■ **What you have to do**:
Your result should be the lines holding the word "Docentes", copied from the entries below.

Dataset items
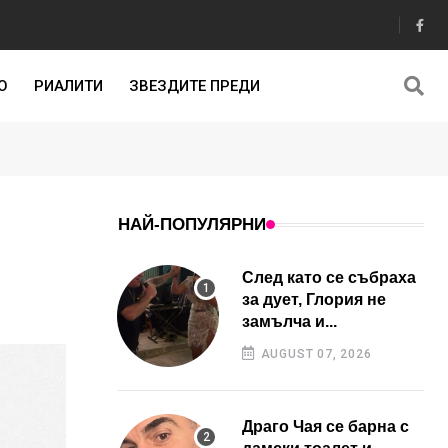
О
РИАЛИТИ
ЗВЕЗДИТЕ ПРЕДИ
НАЙ-ПОПУЛЯРНИ
След като се събраха
за дует, Глория не
замълча и...
AUGUST 07, 2026
Драго Чая се барна с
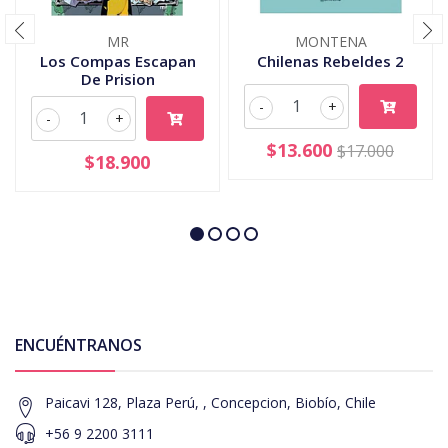
MR
MONTENA
Los Compas Escapan
Chilenas Rebeldes 2
De Prision
-
+
-
+
$13.600
$17.000
$18.900
ENCUÉNTRANOS
Paicavi 128, Plaza Perú, , Concepcion, Biobío, Chile
+56 9 2200 3111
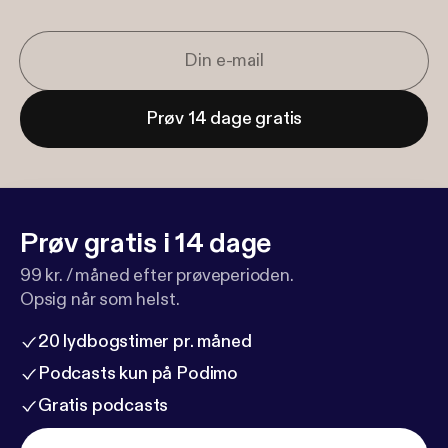
Prøv 14 dage gratis
Prøv gratis i 14 dage
99 kr. / måned efter prøveperioden.
Opsig når som helst.
20 lydbogstimer pr. måned
Podcasts kun på Podimo
Gratis podcasts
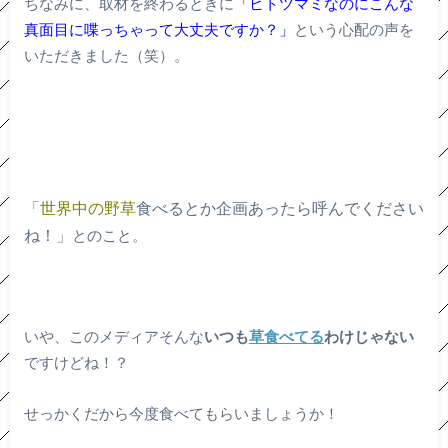
ちなみに、取材を終わるときに
「ヒトツマミなのにこんな
真面目に喋っちゃって大丈夫ですか？」
という心配の声を
いただきました（笑）。
「
世界中の野草
食べるとか企画あったら呼んでください
ね！」
とのこと。
いや、このメディアそんな
いつも
草食べてる
わけじゃない
ですけどね！？
せっかくだから今度食べてもらいましょうか！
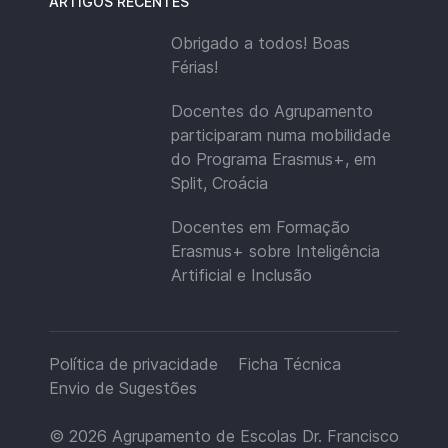
ARTIGOS RECENTES
Obrigado a todos! Boas
Férias!
Docentes do Agrupamento
participaram numa mobilidade
do Programa Erasmus+, em
Split, Croácia
Docentes em Formação
Erasmus+ sobre Inteligência
Artificial e Inclusão
Política de privacidade
Ficha Técnica
Envio de Sugestões
© 2026
Agrupamento de Escolas Dr. Francisco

■ **Reply to the exercise**:
Docentes do Agrupamento
Docentes em Formação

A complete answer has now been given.